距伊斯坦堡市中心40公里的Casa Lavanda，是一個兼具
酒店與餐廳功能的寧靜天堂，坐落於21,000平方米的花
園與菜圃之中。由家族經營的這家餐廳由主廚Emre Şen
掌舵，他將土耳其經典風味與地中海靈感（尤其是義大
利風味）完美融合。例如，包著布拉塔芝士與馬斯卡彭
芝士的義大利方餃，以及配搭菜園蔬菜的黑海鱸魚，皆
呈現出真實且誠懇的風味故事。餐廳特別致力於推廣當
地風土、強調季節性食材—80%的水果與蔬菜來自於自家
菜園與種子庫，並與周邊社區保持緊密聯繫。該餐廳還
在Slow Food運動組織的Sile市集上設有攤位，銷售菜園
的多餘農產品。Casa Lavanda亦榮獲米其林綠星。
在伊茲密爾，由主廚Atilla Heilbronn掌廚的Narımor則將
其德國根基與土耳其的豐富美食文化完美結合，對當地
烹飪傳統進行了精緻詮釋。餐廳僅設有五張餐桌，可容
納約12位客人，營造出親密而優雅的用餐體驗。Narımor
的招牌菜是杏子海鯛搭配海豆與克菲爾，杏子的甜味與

* [What the task asks]
Copy the listing word for word.

* [Problem solution]
距伊斯坦堡市中心40公里的Casa Lavanda，是一個兼具
酒店與餐廳功能的寧靜天堂，坐落於21,000平方米的花
園與菜圃之中。由家族經營的這家餐廳由主廚Emre Şen
掌舵，他將土耳其經典風味與地中海靈感（尤其是義大
利風味）完美融合。例如，包著布拉塔芝士與馬斯卡彭
芝士的義大利方餃，以及配搭菜園蔬菜的黑海鱸魚，皆
呈現出真實且誠懇的風味故事。餐廳特別致力於推廣當
地風土、強調季節性食材—80%的水果與蔬菜來自於自家
菜園與種子庫，並與周邊社區保持緊密聯繫。該餐廳還
在Slow Food運動組織的Sile市集上設有攤位，銷售菜園
的多餘農產品。Casa Lavanda亦榮獲米其林綠星。
在伊茲密爾，由主廚Atilla Heilbronn掌廚的Narımor則將
其德國根基與土耳其的豐富美食文化完美結合，對當地
烹飪傳統進行了精緻詮釋。餐廳僅設有五張餐桌，可容
納約12位客人，營造出親密而優雅的用餐體驗。Narımor
的招牌菜是杏子海鯛搭配海豆與克菲爾，杏子的甜味與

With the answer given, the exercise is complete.